Prove the given expression: $\dfrac{\tan \theta }{1-\cot \theta }+\dfrac{\cot \theta }{1-\tan \theta }=1+\sec \theta \cos ec\theta $

Answer 1

Hint: Start with taking LCM in LHS and simplify it using the identity ${{a}^{3}}-{{b}^{3}}$ , Now convert tan into sin and cos then use the fact that ${{\sin }^{2}}\theta +{{\cos }^{2}}\theta =1$ for all $\theta $ to get the required answer.

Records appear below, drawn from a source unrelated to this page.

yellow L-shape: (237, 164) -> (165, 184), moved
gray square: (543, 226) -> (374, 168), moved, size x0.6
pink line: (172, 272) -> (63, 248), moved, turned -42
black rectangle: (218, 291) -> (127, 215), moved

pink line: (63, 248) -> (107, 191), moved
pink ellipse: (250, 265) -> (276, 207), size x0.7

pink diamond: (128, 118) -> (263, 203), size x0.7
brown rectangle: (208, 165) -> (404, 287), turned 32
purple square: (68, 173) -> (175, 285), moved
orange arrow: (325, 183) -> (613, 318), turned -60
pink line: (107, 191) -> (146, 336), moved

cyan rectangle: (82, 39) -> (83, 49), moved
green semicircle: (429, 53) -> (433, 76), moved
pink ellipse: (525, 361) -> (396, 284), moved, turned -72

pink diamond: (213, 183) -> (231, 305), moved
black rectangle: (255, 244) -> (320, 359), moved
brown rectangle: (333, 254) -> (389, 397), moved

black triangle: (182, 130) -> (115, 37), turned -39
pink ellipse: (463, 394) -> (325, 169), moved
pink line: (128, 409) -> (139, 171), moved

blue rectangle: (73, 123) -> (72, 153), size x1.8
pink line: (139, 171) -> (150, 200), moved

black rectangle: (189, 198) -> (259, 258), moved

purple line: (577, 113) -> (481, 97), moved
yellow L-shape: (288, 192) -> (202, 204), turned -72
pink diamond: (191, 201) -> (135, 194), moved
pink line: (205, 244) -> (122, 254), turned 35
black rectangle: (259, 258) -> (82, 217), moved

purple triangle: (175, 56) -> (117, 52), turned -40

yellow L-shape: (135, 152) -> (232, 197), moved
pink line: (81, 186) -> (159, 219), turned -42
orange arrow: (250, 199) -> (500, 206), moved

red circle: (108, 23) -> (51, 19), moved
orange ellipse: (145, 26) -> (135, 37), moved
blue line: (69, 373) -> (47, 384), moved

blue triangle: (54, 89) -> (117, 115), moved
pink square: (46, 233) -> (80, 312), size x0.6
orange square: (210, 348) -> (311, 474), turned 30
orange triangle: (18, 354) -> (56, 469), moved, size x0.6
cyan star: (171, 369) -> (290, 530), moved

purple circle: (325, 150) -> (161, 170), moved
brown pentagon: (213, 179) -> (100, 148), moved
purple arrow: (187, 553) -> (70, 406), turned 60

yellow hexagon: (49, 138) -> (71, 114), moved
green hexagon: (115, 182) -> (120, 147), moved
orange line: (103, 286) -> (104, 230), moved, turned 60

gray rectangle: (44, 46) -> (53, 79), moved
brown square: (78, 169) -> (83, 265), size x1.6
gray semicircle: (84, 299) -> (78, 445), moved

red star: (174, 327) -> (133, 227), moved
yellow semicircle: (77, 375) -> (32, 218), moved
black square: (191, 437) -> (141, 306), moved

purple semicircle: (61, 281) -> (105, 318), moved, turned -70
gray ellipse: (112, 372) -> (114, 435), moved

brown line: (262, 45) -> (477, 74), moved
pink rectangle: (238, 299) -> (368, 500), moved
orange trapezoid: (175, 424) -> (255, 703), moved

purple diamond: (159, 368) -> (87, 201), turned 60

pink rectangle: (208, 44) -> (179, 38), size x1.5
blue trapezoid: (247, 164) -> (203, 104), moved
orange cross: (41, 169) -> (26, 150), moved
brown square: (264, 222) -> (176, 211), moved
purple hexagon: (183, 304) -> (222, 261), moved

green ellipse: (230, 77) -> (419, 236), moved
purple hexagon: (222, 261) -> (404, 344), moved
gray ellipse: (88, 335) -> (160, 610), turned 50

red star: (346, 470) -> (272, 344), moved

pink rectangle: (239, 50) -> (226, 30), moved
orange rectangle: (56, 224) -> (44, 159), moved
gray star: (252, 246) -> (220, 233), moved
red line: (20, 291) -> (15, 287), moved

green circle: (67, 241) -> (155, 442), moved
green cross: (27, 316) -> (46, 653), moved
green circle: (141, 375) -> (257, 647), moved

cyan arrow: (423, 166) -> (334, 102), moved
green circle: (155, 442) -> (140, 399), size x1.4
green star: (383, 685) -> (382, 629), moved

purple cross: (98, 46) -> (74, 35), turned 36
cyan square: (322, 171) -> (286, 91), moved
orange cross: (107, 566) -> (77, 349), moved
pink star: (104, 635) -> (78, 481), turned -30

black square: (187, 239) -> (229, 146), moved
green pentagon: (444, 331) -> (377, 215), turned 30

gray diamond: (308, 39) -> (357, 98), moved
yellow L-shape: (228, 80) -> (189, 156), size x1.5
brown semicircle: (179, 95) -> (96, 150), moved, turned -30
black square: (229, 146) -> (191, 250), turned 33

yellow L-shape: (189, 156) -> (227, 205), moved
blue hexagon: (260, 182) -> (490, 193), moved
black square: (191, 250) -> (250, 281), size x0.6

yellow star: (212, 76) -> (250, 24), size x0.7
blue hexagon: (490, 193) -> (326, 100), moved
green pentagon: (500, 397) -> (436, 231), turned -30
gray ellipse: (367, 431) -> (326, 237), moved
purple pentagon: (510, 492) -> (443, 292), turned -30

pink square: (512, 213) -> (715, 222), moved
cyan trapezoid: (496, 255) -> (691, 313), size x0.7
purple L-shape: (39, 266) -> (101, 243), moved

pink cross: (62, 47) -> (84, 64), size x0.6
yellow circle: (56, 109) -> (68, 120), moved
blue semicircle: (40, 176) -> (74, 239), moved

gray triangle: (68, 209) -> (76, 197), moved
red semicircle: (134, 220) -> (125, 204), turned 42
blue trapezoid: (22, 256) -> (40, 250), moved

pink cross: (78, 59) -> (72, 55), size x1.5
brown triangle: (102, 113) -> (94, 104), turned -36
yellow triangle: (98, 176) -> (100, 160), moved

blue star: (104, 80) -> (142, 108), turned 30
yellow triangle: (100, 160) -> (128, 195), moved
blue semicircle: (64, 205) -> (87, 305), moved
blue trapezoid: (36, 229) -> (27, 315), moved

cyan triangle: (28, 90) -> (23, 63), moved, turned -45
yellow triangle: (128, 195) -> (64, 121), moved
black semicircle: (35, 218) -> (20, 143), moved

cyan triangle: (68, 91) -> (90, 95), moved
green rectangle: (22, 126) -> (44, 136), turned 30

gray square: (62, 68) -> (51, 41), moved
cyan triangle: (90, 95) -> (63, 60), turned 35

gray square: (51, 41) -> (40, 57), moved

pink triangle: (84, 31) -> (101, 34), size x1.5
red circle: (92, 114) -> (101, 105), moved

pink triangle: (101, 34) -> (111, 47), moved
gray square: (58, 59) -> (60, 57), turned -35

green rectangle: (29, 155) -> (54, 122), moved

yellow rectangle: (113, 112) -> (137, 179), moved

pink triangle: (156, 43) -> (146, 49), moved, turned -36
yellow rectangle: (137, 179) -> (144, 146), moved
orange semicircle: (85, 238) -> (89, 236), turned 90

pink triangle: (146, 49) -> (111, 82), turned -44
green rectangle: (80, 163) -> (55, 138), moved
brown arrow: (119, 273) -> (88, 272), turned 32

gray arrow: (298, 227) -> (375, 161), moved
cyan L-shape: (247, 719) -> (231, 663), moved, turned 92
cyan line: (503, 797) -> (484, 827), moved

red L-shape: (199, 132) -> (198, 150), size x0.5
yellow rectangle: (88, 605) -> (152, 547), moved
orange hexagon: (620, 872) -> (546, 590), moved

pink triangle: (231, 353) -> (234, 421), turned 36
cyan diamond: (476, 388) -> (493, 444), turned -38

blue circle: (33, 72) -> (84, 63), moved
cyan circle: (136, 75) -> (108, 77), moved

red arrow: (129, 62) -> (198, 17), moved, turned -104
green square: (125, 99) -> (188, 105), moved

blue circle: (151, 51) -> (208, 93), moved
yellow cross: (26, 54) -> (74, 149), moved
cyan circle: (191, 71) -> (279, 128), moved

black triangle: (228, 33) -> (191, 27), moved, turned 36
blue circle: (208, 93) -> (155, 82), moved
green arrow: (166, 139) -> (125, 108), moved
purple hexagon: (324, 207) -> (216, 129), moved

Complete step-by-step answer:

An equality with sine, cosine or tangent in them is called a trigonometric equation. These are solved by interrelations known beforehand.
All the interrelations which relate sine, cosine, tangent, secant, cotangent, cosecant are called trigonometric identities. These trigonometric identities solve the equation and make them simpler to understand for a proof. These are the main and crucial steps to take us nearer to result.
Given equation in the question which we need to prove:
$\dfrac{\tan \theta }{1-\cot \theta }+\dfrac{\cot \theta }{1-\tan \theta }=1+\sec \theta \cos ec\theta $
Take the left hand separately and simplify it
$\dfrac{\tan \theta }{1-\tan \theta }+\dfrac{\dfrac{1}{\tan \theta }}{1-\tan \theta }$
By taking the common term outside the expression we can turn into:
$\dfrac{1}{\tan \theta -1}\left( {{\tan }^{2}}\theta -\dfrac{1}{\tan \theta } \right)=\dfrac{{{\tan }^{3}}\theta -1}{\tan \theta \left( \tan \theta -1 \right)}$
By simplifying further, the expression turns into form of:
$\dfrac{\left( \tan \theta -1 \right)\left( {{\tan }^{2}}\theta +1+\tan \theta \right)}{\tan \theta \left( \tan \theta -1 \right)}$
By cancelling the term and using relation between tan, cot, we get
$\tan \theta +\cot \theta +1$
By converting all the terms into sine, cosines, we get that:
$\dfrac{\left( {{\sin }^{2}}\theta +{{\cos }^{2}}\theta \right)}{\sin \theta \cos \theta }+1=1+\sec \theta \cos ec\theta $ by using the identity ${{\sin }^{2}}\theta +{{\cos }^{2}}\theta =1$ we proved the required equation.
Hence proved.

Note: (i) Be careful while using the algebraic identity ${{a}^{3}}-{{b}^{3}}$
(ii) After converting into sine, cosine takes the L.C.M properly.
(iii) You can directly take LCM in the first step and solve in a brute force method. But it will take some time to get results.